--- Data provided Enclosed Below ---

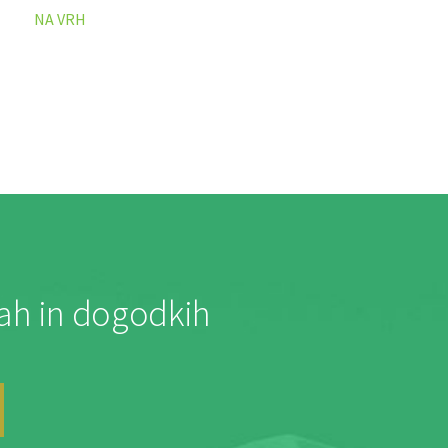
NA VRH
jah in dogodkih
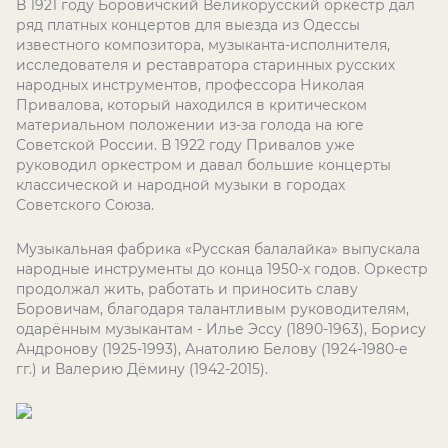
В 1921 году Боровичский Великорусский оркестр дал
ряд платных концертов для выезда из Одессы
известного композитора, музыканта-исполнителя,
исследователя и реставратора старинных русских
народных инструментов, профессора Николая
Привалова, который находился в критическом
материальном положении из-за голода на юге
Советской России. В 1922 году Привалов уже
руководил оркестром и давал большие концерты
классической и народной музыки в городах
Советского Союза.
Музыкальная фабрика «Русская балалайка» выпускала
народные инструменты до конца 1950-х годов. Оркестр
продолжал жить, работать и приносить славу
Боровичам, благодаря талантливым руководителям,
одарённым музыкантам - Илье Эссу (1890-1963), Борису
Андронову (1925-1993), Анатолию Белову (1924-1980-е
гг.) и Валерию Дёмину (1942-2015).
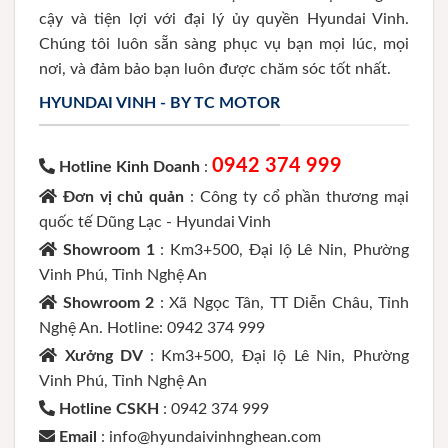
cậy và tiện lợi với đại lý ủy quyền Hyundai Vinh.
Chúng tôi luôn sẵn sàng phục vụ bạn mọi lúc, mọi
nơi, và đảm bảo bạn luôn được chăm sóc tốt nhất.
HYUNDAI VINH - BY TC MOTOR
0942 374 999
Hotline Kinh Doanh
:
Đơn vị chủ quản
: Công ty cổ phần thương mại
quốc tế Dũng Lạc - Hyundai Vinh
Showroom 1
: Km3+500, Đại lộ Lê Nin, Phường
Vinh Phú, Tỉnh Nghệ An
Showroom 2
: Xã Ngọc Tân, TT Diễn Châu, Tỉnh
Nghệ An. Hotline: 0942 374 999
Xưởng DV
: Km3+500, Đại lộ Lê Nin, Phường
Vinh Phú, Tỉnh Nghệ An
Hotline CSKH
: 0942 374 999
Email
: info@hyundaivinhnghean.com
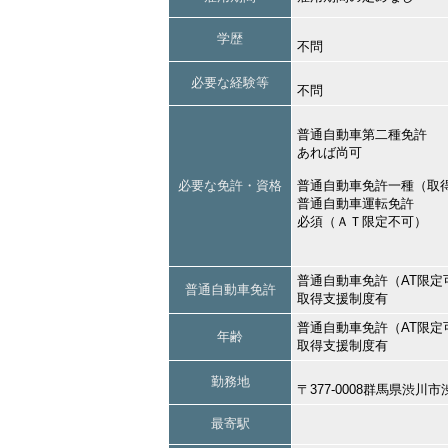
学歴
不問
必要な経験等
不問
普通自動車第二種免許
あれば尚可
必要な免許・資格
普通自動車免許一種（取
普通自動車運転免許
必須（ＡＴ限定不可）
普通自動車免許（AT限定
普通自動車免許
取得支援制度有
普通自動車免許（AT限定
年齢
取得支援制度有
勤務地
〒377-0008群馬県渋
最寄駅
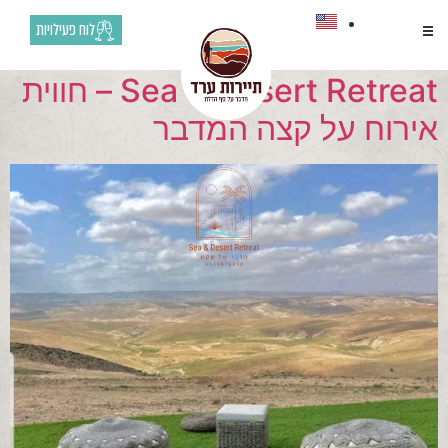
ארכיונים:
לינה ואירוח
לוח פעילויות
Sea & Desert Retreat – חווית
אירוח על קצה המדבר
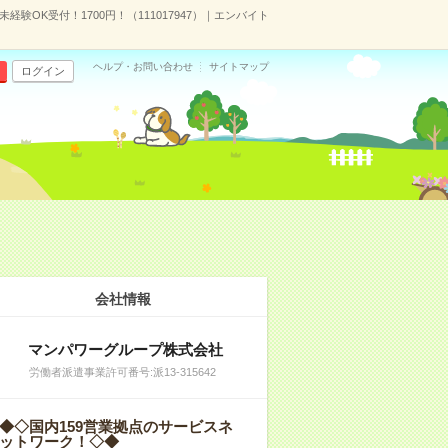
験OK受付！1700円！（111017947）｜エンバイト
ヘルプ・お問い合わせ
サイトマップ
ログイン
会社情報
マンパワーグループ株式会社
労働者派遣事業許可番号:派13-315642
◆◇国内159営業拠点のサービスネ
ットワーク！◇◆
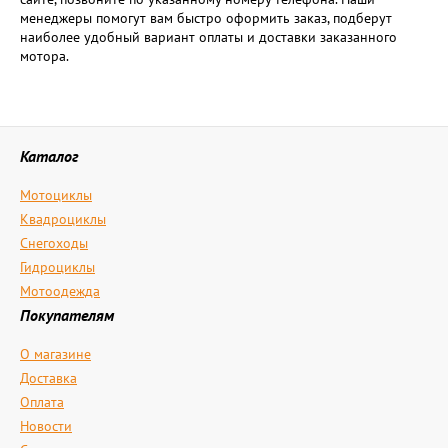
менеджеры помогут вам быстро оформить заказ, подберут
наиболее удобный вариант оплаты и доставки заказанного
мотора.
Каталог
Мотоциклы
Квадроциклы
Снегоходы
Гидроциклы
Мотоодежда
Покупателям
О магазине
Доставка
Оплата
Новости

--- End of Enclosed Data provided ---

*Problem statement*: Pictures stay out. Write out everything else in the material exactly.

*Answer to the exercise*:
NA VRH
jah in dogodkih
В 1921 году Боровичский Великорусский оркестр дал
ряд платных концертов для выезда из Одессы
известного композитора, музыканта-исполнителя,
исследователя и реставратора старинных русских
народных инструментов, профессора Николая
Привалова, который находился в критическом
материальном положении из-за голода на юге
Советской России. В 1922 году Привалов уже
руководил оркестром и давал большие концерты
классической и народной музыки в городах
Советского Союза.
Музыкальная фабрика «Русская балалайка» выпускала
народные инструменты до конца 1950-х годов. Оркестр
продолжал жить, работать и приносить славу
Боровичам, благодаря талантливым руководителям,
одарённым музыкантам - Илье Эссу (1890-1963), Борису
Андронову (1925-1993), Анатолию Белову (1924-1980-е
гг.) и Валерию Дёмину (1942-2015).
cậy và tiện lợi với đại lý ủy quyền Hyundai Vinh.
Chúng tôi luôn sẵn sàng phục vụ bạn mọi lúc, mọi
nơi, và đảm bảo bạn luôn được chăm sóc tốt nhất.
HYUNDAI VINH - BY TC MOTOR
0942 374 999
Hotline Kinh Doanh
:
Đơn vị chủ quản
: Công ty cổ phần thương mại
quốc tế Dũng Lạc - Hyundai Vinh
Showroom 1
: Km3+500, Đại lộ Lê Nin, Phường
Vinh Phú, Tỉnh Nghệ An
Showroom 2
: Xã Ngọc Tân, TT Diễn Châu, Tỉnh
Nghệ An. Hotline: 0942 374 999
Xưởng DV
: Km3+500, Đại lộ Lê Nin, Phường
Vinh Phú, Tỉnh Nghệ An
Hotline CSKH
: 0942 374 999
Email
: info@hyundaivinhnghean.com
学歴
不問
必要な経験等
不問
普通自動車第二種免許
あれば尚可
必要な免許・資格
普通自動車免許一種（取
普通自動車運転免許
必須（ＡＴ限定不可）
普通自動車免許（AT限定
普通自動車免許
取得支援制度有
普通自動車免許（AT限定
年齢
取得支援制度有
勤務地
〒377-0008群馬県渋
最寄駅
ארכיונים:
לינה ואירוח
לוח פעילויות
Sea & Desert Retreat – חווית
אירוח על קצה המדבר
験OK受付！1700円！（111017947）｜エンバイト
ヘルプ・お問い合わせ
サイトマップ
ログイン
会社情報
マンパワーグループ株式会社
労働者派遣事業許可番号:派13-315642
◆◇国内159営業拠点のサービスネ
ットワーク！◇◆
менеджеры помогут вам быстро оформить заказ, подберут
наиболее удобный вариант оплаты и доставки заказанного
мотора.
Каталог
Мотоциклы
Квадроциклы
Снегоходы
Гидроциклы
Мотоодежда
Покупателям
О магазине
Доставка
Оплата
Новости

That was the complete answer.